In-Flight Cell Phone Use Gets a Hearing

The Federal Aviation Administration said at a hearing of a House aviation subcommittee on Thursday that it was up to the carriers and phone manufacturers to get the ban on cell phone use in planes lifted. "The FAA is not changing its rules," the group's administrator for Aviation Safety Nicholas Sabatini bluntly told attendees.

The move to lift the ban started back in December after several European countries began to relax their rules on in-flight cell phone use. Numerous independent studies have shown that cell phones do not interfere with plane operations; however, government agencies and some airline passenger interest groups continue to resist any move to change the rules.

"If an air carrier is willing to take the time and incur the expense of testing and verifying that the cell phone usage presents no in-flight interference problems, our rules allow an air carrier to permit such devices," Sabatini told the subcommittee.


The FAA has already allowed one airline, American, to test something called a "pico cell" which would keep phones operating at a low level of power. United was also given permission to install wireless Internet on some of its planes.

At least one company in Europe plans to bring mobile phone access to its planes.
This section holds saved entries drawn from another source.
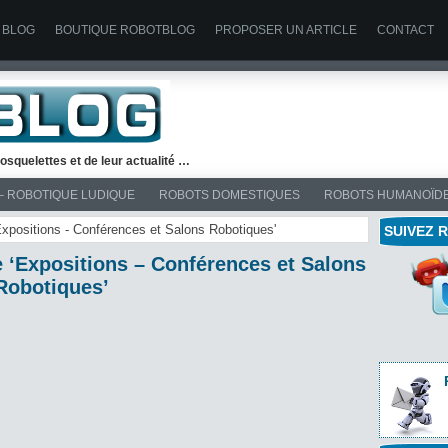
 BLOG
BOUTIQUE ROBOTBLOG
PROPOSER UN ARTICLE
CONTACT
osquelettes et de leur actualité …
– ROBOTIQUE LUDIQUE
ROBOTS DOMESTIQUES
ROBOTS HUMANOÏD
Expositions - Conférences et Salons Robotiques'
SUIVEZ 
e ‘Expositions – Conférences et Salons
Robotiques’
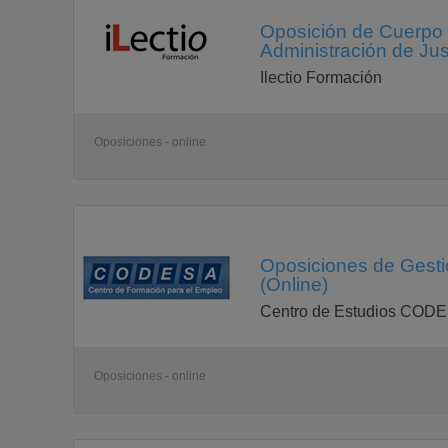
Oposición de Cuerpo d
Administración de Just
Ilectio Formación
Oposiciones - online
Oposiciones de Gestión
(Online)
Centro de Estudios COD
Oposiciones - online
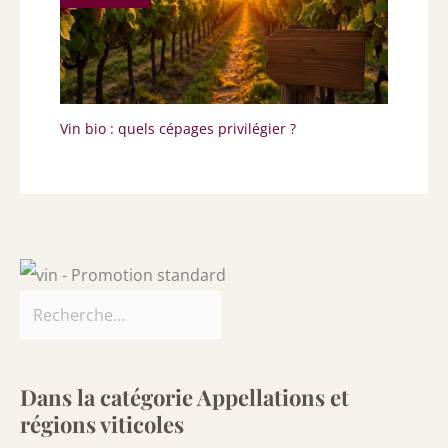
Vin bio : quels cépages privilégier ?
Dans la catégorie Appellations et
régions viticoles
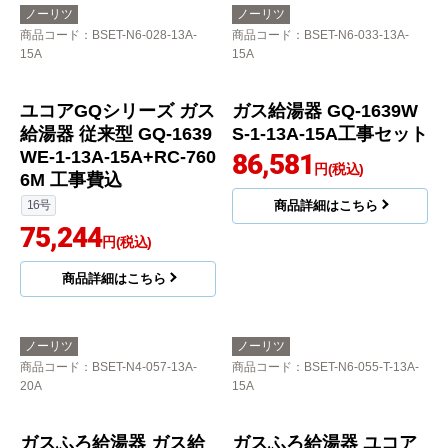
ノーリツ
ノーリツ
商品コード
：BSET-N6-028-13A-
商品コード
：BSET-N6-033-13A-
15A
15A
ユコアGQシリーズ ガス
ガス給湯器 GQ-1639W
給湯器 従来型 GQ-1639
S-1-13A-15A工事セット
WE-1-13A-15A+RC-760
86,581
円(税込)
6M 工事費込
16号
商品詳細はこちら
75,244
円(税込)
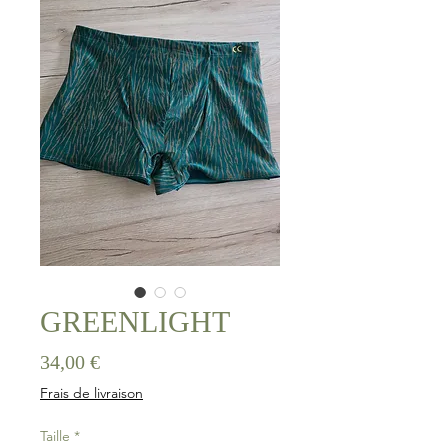
GREENLIGHT
Prix
34,00 €
Frais de livraison
Taille
*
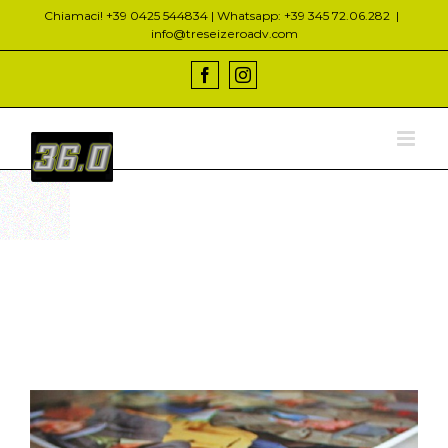
Salta
Chiamaci! +39 0425 544834 | Whatsapp: +39 345 72.06.282
|
al
info@treseizeroadv.com
contenuto
Facebook
Instagram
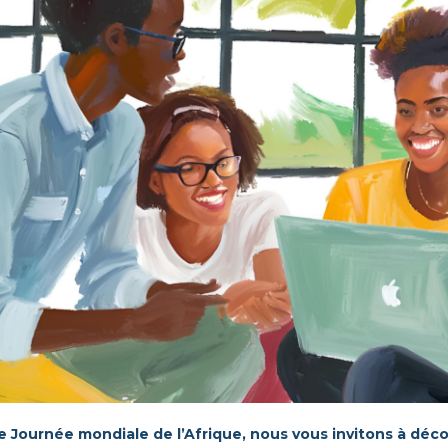
e Journée mondiale de l’Afrique, nous vous invitons à décou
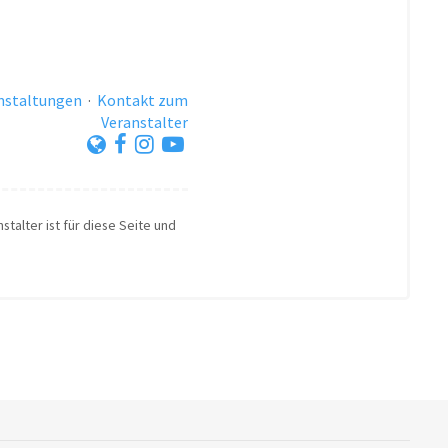
anstaltungen
·
Kontakt zum
Veranstalter
stalter ist für diese Seite und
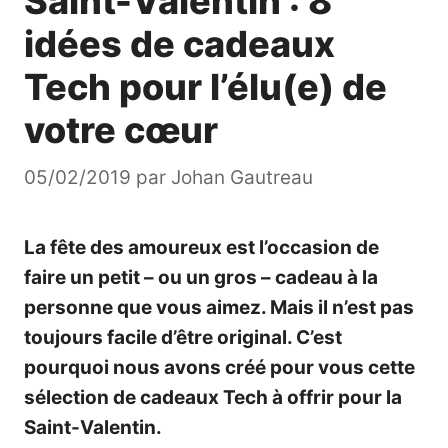
Saint-Valentin : 8
idées de cadeaux
Tech pour l’élu(e) de
votre cœur
05/02/2019
par
Johan Gautreau
La fête des amoureux est l’occasion de
faire un petit – ou un gros – cadeau à la
personne que vous aimez. Mais il n’est pas
toujours facile d’être original. C’est
pourquoi nous avons créé pour vous cette
sélection de cadeaux Tech à offrir pour la
Saint-Valentin.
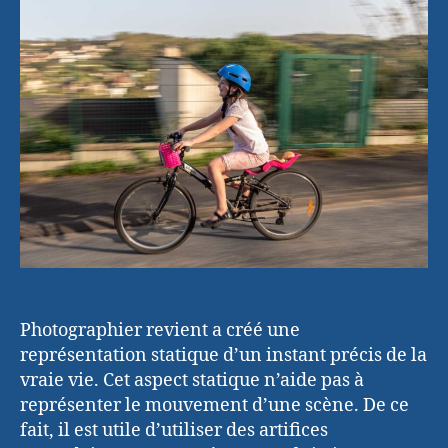
de
la
technique
du
filé
Photographier revient a créé une
représentation statique d’un instant précis de la
vraie vie. Cet aspect statique n’aide pas à
représenter le mouvement d’une scène. De ce
fait, il est utile d’utiliser des artifices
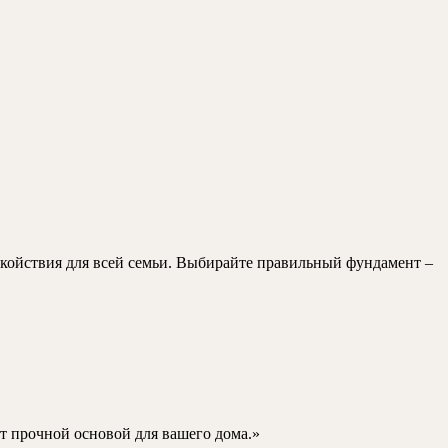
покойствия для всей семьи. Выбирайте правильный фундамент –
т прочной основой для вашего дома.»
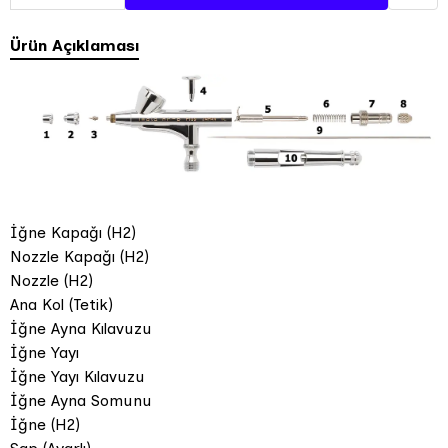
Ürün Açıklaması
İğne Kapağı (H2)
Nozzle Kapağı (H2)
Nozzle (H2)
Ana Kol (Tetik)
İğne Ayna Kılavuzu
İğne Yayı
İğne Yayı Kılavuzu
İğne Ayna Somunu
İğne (H2)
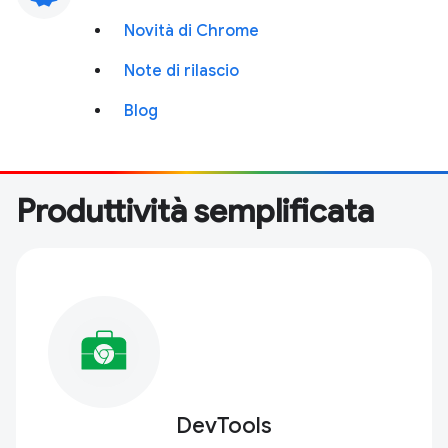
Novità di Chrome
Note di rilascio
Blog
Produttività semplificata
DevTools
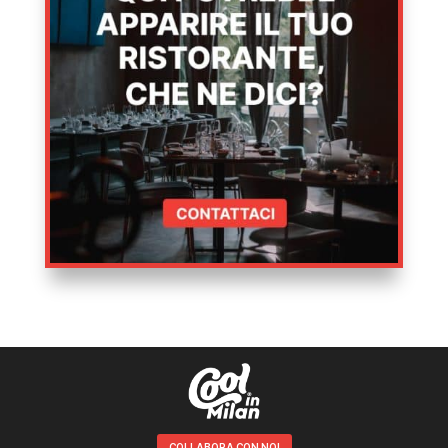
COLLABORA CON NOI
Siemens and Airbus are working together to provide GSM connectivity on some Airbus planes through a service called On-Air by the end of 2006.

The on-board cell phone service would be controllable by the flight crew, meaning that an airline would be able to enforce "quiet times" by switching features on and off.

In any case, Sabatini said that the group would continue to revaluate its position. "This will be one of the issues that we will continue to assess and monitor if cell phone technology proliferates onboard aircraft."